Notices to member firms published by Finra over the years also warned that managers should increase their oversight of brokers who are subjects of numerous complaints. And the number of complaints on Ms. Detanna’s record makes her a rarity in an industry where a tiny fraction of brokers receive even five. An attorney for the investors said he had never seen a compliance history as riddled with complaints as that of Ms. Detanna.
Such complaints are recorded in a C.R.D., or central registration depository. The arbitration panel overseeing the Hagman matter rejected Citigroup’s request that the decision in the actor’s case be removed from Ms. Detanna’s regulatory record.
Of course, there’s an obvious reason that some branch managers prefer not to admonish their big producers: They receive a portion of the hefty commissions that star brokers generate. Mr. Davis, the manager charged with overseeing Ms. Detanna, had such an arrangement.
Mr. Hagman said he was not sure which charities he’d designate as recipients of the $10 million award. Because his wife has Alzheimer’s, he said he would earmark some money to those working on a cure. “It’s an opportunity to do some good,” he said.

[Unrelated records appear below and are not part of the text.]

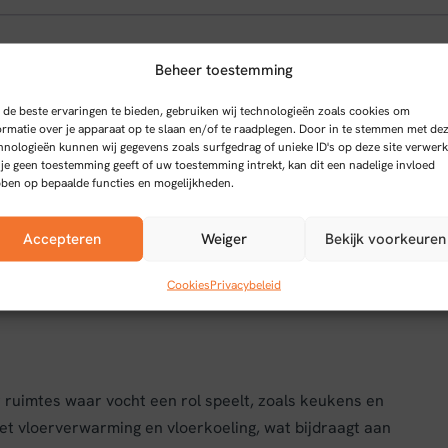
Beheer toestemming
ton Visgraat PVC vloer
de beste ervaringen te bieden, gebruiken wij technologieën zoals cookies om
ormatie over je apparaat op te slaan en/of te raadplegen. Door in te stemmen met de
hnologieën kunnen wij gegevens zoals surfgedrag of unieke ID's op deze site verwerk
 je geen toestemming geeft of uw toestemming intrekt, kan dit een nadelige invloed
ben op bepaalde functies en mogelijkheden.
ryback in licht eiken combineert stijlvol design met
aam PVC met een slijtlaag van 0,55 mm, wat zorgt voor
Accepteren
Weiger
Bekijk voorkeuren
raatpatroon geeft een klassieke en tijdloze uitstraling
nstructie is de vloer eenvoudig te leggen en geschikt
Cookies
Privacybeleid
 ruimtes waar vocht een rol speelt, zoals keukens en
et vloerverwarming en vloerkoeling, wat bijdraagt aan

The unusual award may have reflected the panel’s view that the firm “refused to accept that broker supervision is really at the heart of the retail stock market.
“The message the panel is sending is, ‘You guys have to take your supervisory obligations seriously,’ ” he added. “And the only way to remind them of how important this is, is to hit them over with a punitive damage award.”
Or, as Mr. Hagman used to say in character on “Dallas”: “The world is littered with the bodies of people that tried to stick it to ole J. R. Ewing!”